• [Assignment]
Omit the images and retype the records verbatim.

----- Working data

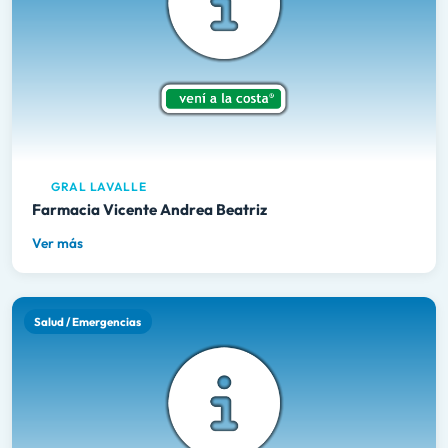
GRAL LAVALLE
Farmacia Vicente Andrea Beatriz
Ver más
Salud / Emergencias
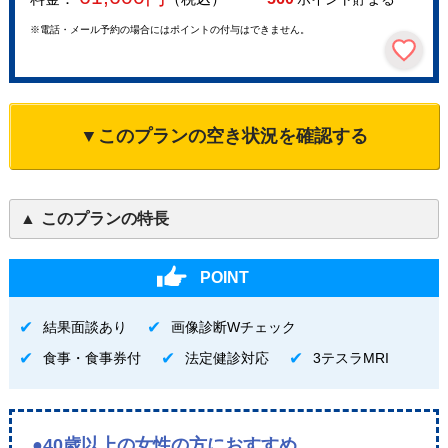
※電話・メール予約の場合にはポイントの付与はできません。
▼このプランの空き状況を確認する
このプランの特長
POINT
結果面談あり
画像診断Wチェック
食事・食事券付
法定健診対応
3テスラMRI
●40歳以上の女性の方におすすめ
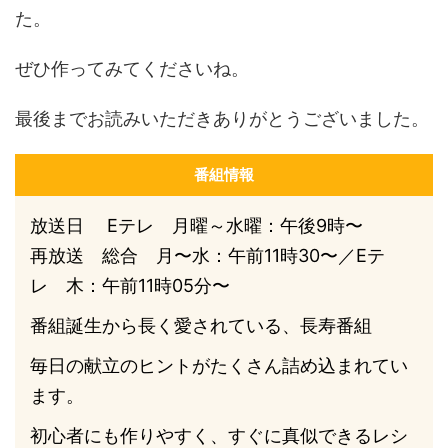
た。
ぜひ作ってみてくださいね。
最後までお読みいただきありがとうございました。
番組情報
放送日 Eテレ 月曜～水曜：午後9時〜
再放送 総合 月〜水：午前11時30〜／Eテ
レ 木：午前11時05分〜
番組誕生から長く愛されている、長寿番組
毎日の献立のヒントがたくさん詰め込まれてい
ます。
初心者にも作りやすく、すぐに真似できるレシ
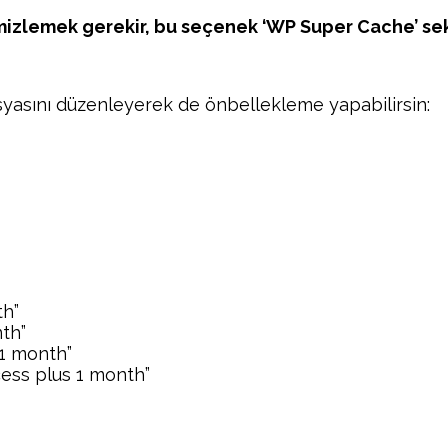
mizlemek gerekir, bu seçenek ‘WP Super Cache’ se
syasını düzenleyerek de önbellekleme yapabilirsin:
th”
th”
 1 month”
ess plus 1 month”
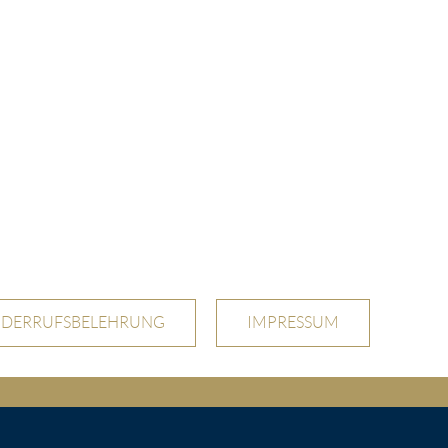
IDERRUFSBELEHRUNG
IMPRESSUM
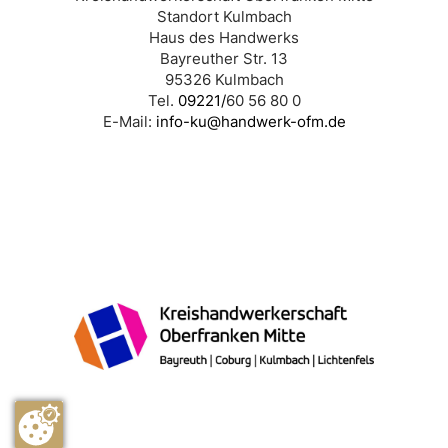
Standort Kulmbach
Haus des Handwerks
Bayreuther Str. 13
95326 Kulmbach
Tel.
09221/
60 56 80 0
E-Mail:
info-ku@handwerk-ofm.de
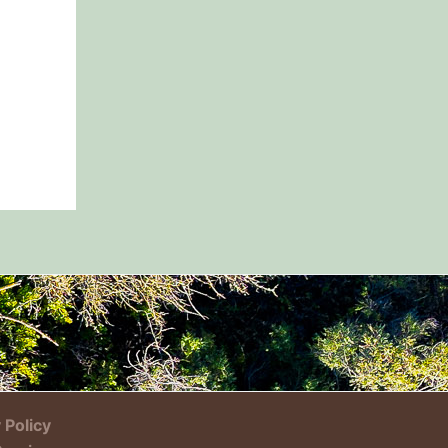
 Policy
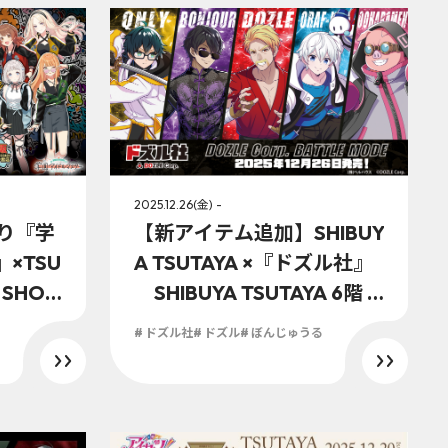
2025.12.26(金) -
より『学
【新アイテム追加】SHIBUY
×TSU
A TSUTAYA ×『ドズル社』
 SHOP
SHIBUYA TSUTAYA 6階 I
IBUYA
P書店コラボ企画第3弾202
# ドズル社
# ドズル
# ぼんじゅうる
SUTAY
5年12月26日(金)より開始決
IP書店
定！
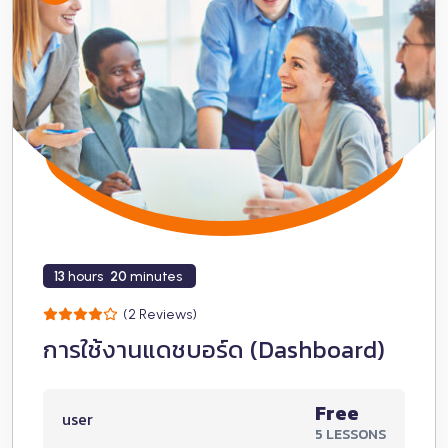
13
hours
20
minutes
(2 Reviews)
การใช้งานแดชบอร์ด (Dashboard)
Free
user
5 LESSONS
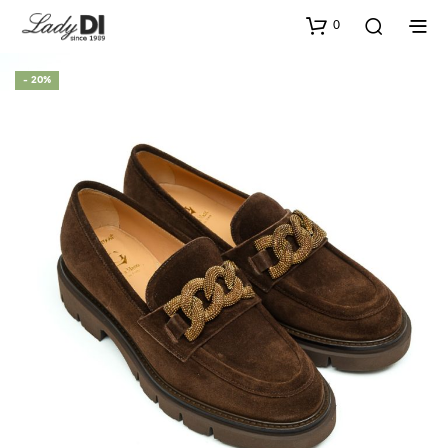
0
- 20%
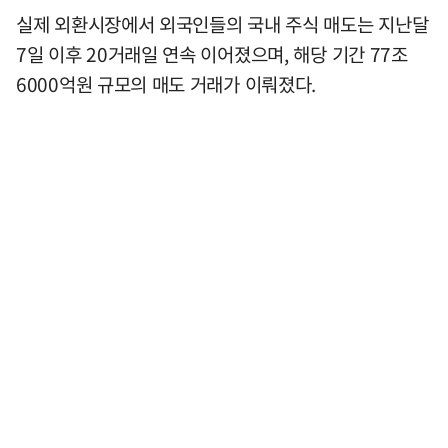
실제 외환시장에서 외국인들의 국내 주식 매도는 지난달
7일 이후 20거래일 연속 이어졌으며, 해당 기간 77조
6000억원 규모의 매도 거래가 이뤄졌다.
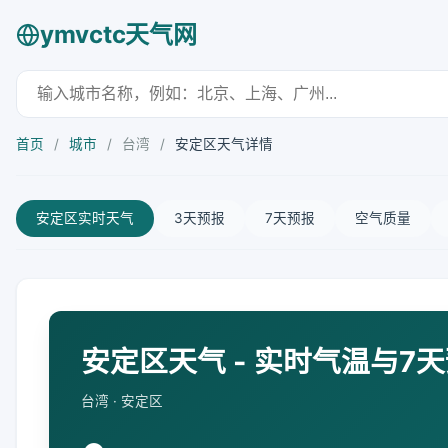
ymvctc天气网
首页
/
城市
/
台湾
/
安定区天气详情
安定区实时天气
3天预报
7天预报
空气质量
安定区天气 - 实时气温与7
台湾 · 安定区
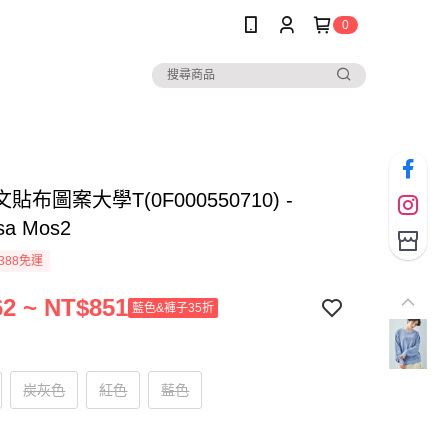
0
貼布圖案大學T(0F000550710) -
sa Mos2
388免運
2 ~ NT$851
藍色&褲子35折
炭灰色
紅色
藍色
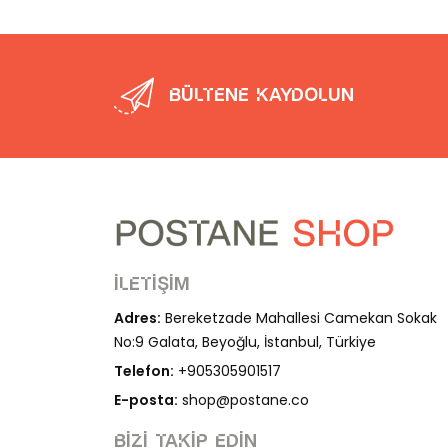
Bültene kaydolun
İletişim
Adres:
Bereketzade Mahallesi Camekan Sokak
No:9 Galata, Beyoğlu, İstanbul, Türkiye
Telefon:
+905305901517
E-posta:
shop@postane.co
Bizi takip edin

----------

• [Answer]
GRAL LAVALLE
Farmacia Vicente Andrea Beatriz
Ver más
Salud / Emergencias
※電話・メール予約の場合にはポイントの付与はできません。
▼このプランの空き状況を確認する
このプランの特長
POINT
結果面談あり
画像診断Wチェック
食事・食事券付
法定健診対応
3テスラMRI
●40歳以上の女性の方におすすめ
た。
ぜひ作ってみてくださいね。
最後までお読みいただきありがとうございました。
番組情報
放送日 Eテレ 月曜～水曜：午後9時〜
再放送 総合 月〜水：午前11時30〜／Eテ
レ 木：午前11時05分〜
番組誕生から長く愛されている、長寿番組
毎日の献立のヒントがたくさん詰め込まれてい
ます。
初心者にも作りやすく、すぐに真似できるレシ
mizlemek gerekir, bu seçenek ‘WP Super Cache’ se
syasını düzenleyerek de önbellekleme yapabilirsin:
th”
th”
 1 month”
ess plus 1 month”
IDERRUFSBELEHRUNG
IMPRESSUM
Standort Kulmbach
Haus des Handwerks
Bayreuther Str. 13
95326 Kulmbach
Tel.
09221/
60 56 80 0
E-Mail:
info-ku@handwerk-ofm.de
 Policy
2025.12.26(金) -
より『学
【新アイテム追加】SHIBUY
×TSU
A TSUTAYA ×『ドズル社』
 SHOP
SHIBUYA TSUTAYA 6階 I
IBUYA
P書店コラボ企画第3弾202
# ドズル社
# ドズル
# ぼんじゅうる
SUTAY
5年12月26日(金)より開始決
IP書店
定！
13
hours
20
minutes
(2 Reviews)
การใช้งานแดชบอร์ด (Dashboard)
Free
user
5 LESSONS
0
- 20%
실제 외환시장에서 외국인들의 국내 주식 매도는 지난달
7일 이후 20거래일 연속 이어졌으며, 해당 기간 77조
6000억원 규모의 매도 거래가 이뤄졌다.
ymvctc天气网
首页
/
城市
/
台湾
/
安定区天气详情
安定区实时天气
3天预报
7天预报
空气质量
安定区天气 - 实时气温与7
台湾 · 安定区
0
貼布圖案大學T(0F000550710) -
sa Mos2
388免運
2 ~ NT$851
藍色&褲子35折
炭灰色
紅色
藍色
Bültene kaydolun
İletişim
Adres:
Bereketzade Mahallesi Camekan Sokak
No:9 Galata, Beyoğlu, İstanbul, Türkiye
Telefon:
+905305901517
E-posta:
shop@postane.co
Bizi takip edin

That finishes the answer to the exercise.